Prototypes of learning software have been developed to measure and adapt to children’s emotions. When a youngster shows signs of irritation because a job is too easy or too complicated, the programme adjusts the activity to make it harder or less difficult. Children with autism benefit from another learning system that helps them recognise the emotions of others.
Chatbots are designed to quickly and more accurately guide users to the right service flow while taking into account their emotional state. For example, if the system detects that a user is angry, it will either route them to a human or to another escalation flow.
Automakers can use computer vision technology to determine the driver’s emotional condition. It might alert the motorist if they are feeling particularly upset or sleepy.

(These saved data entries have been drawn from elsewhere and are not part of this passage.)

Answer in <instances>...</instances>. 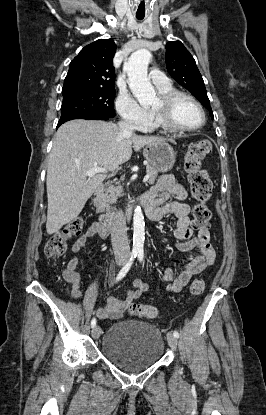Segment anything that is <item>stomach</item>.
<instances>
[{
    "label": "stomach",
    "mask_w": 266,
    "mask_h": 415,
    "mask_svg": "<svg viewBox=\"0 0 266 415\" xmlns=\"http://www.w3.org/2000/svg\"><path fill=\"white\" fill-rule=\"evenodd\" d=\"M147 161L159 172H167L172 169L176 153L166 141L154 142L146 145L143 151Z\"/></svg>",
    "instance_id": "1"
}]
</instances>
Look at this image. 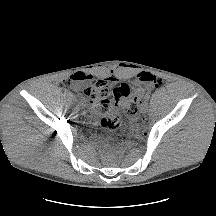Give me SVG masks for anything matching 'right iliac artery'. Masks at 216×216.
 <instances>
[{"instance_id":"1","label":"right iliac artery","mask_w":216,"mask_h":216,"mask_svg":"<svg viewBox=\"0 0 216 216\" xmlns=\"http://www.w3.org/2000/svg\"><path fill=\"white\" fill-rule=\"evenodd\" d=\"M77 97H78V101L81 103L83 101V97L80 94Z\"/></svg>"}]
</instances>
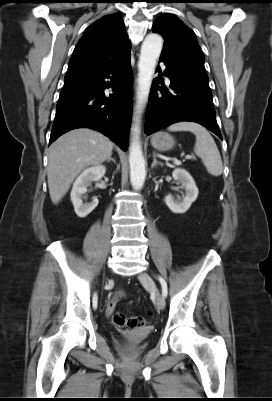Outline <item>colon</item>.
Here are the masks:
<instances>
[{
	"label": "colon",
	"mask_w": 272,
	"mask_h": 401,
	"mask_svg": "<svg viewBox=\"0 0 272 401\" xmlns=\"http://www.w3.org/2000/svg\"><path fill=\"white\" fill-rule=\"evenodd\" d=\"M112 320L117 327L128 329L144 327L149 323L146 317H126L121 313H114Z\"/></svg>",
	"instance_id": "5ec220e1"
}]
</instances>
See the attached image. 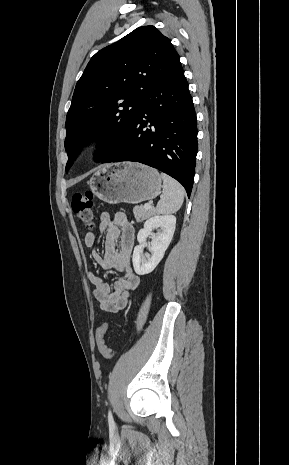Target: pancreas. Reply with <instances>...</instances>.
I'll list each match as a JSON object with an SVG mask.
<instances>
[{
    "label": "pancreas",
    "instance_id": "obj_1",
    "mask_svg": "<svg viewBox=\"0 0 289 465\" xmlns=\"http://www.w3.org/2000/svg\"><path fill=\"white\" fill-rule=\"evenodd\" d=\"M133 213L135 216L136 221H143L150 217L153 214V210L150 209H145L144 206H135L133 208Z\"/></svg>",
    "mask_w": 289,
    "mask_h": 465
}]
</instances>
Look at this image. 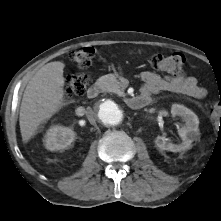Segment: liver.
<instances>
[{
	"mask_svg": "<svg viewBox=\"0 0 221 221\" xmlns=\"http://www.w3.org/2000/svg\"><path fill=\"white\" fill-rule=\"evenodd\" d=\"M64 67L61 61L49 62L35 73L26 86L19 114L24 143L35 135L41 123L67 104L64 99Z\"/></svg>",
	"mask_w": 221,
	"mask_h": 221,
	"instance_id": "liver-1",
	"label": "liver"
}]
</instances>
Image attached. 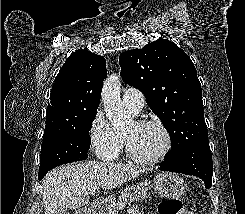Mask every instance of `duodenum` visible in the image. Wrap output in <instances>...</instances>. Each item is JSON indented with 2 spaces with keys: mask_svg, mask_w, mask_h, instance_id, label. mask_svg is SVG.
Returning a JSON list of instances; mask_svg holds the SVG:
<instances>
[{
  "mask_svg": "<svg viewBox=\"0 0 245 214\" xmlns=\"http://www.w3.org/2000/svg\"><path fill=\"white\" fill-rule=\"evenodd\" d=\"M105 209V203L101 199L94 200L89 207L80 209L77 214H89L90 211L94 214H102Z\"/></svg>",
  "mask_w": 245,
  "mask_h": 214,
  "instance_id": "duodenum-1",
  "label": "duodenum"
}]
</instances>
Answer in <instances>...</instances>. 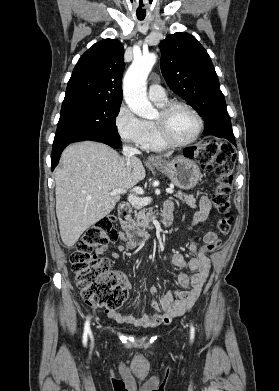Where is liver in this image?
Returning <instances> with one entry per match:
<instances>
[{
	"mask_svg": "<svg viewBox=\"0 0 279 391\" xmlns=\"http://www.w3.org/2000/svg\"><path fill=\"white\" fill-rule=\"evenodd\" d=\"M171 153L164 156L169 157ZM55 170L56 215L63 243L72 247L82 233L107 216L125 191L146 176L138 158H122L109 146L84 141L69 145Z\"/></svg>",
	"mask_w": 279,
	"mask_h": 391,
	"instance_id": "1",
	"label": "liver"
}]
</instances>
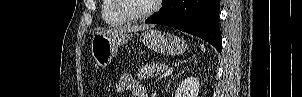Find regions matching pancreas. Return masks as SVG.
Masks as SVG:
<instances>
[{
  "mask_svg": "<svg viewBox=\"0 0 302 97\" xmlns=\"http://www.w3.org/2000/svg\"><path fill=\"white\" fill-rule=\"evenodd\" d=\"M168 68L167 63H151L138 68L137 76L140 79L154 77L155 74L166 71Z\"/></svg>",
  "mask_w": 302,
  "mask_h": 97,
  "instance_id": "1",
  "label": "pancreas"
}]
</instances>
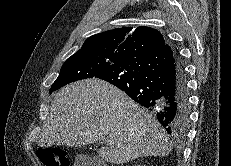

Additionally, the security industry uses Emotion AI to identify individuals who are agitated or worried. For instance, the British government uses social media to track its citizens’ opinions on certain subjects.
Emotional AI is also being used in marketing. Entropik Tech, an AI startup focused on emotion recognition and based in Bengaluru, helps marketers create compelling emotional takeaways that will resonate with their target audience and increase the conversion rate of their high ROI advertising campaigns. The software startup launched an AI-driven platform in August 2019 that uses deep learning and AI algorithms to anticipate consumer mood indicators.
Businesses’ HR departments may use Emotion AI to monitor candidates’ stress levels and interactions during interviews, which helps them make better hiring decisions and do HR analytics.
Across industries, emotional artificial intelligence is already widely used. In a variety of industries, including customer service, training, healthcare, financial interactions, and education, systems that are able to recognise and process human facial expressions and voice cues are being used.
Even as it’s clear that human agents won’t be replaced by robots anytime soon, we are seeing an increase in the number of support tools that improve these interactions, enrich surface-level arrangements, and highlight the most common interactions in these situations. At the core of these new technologies is emotion artificial intelligence.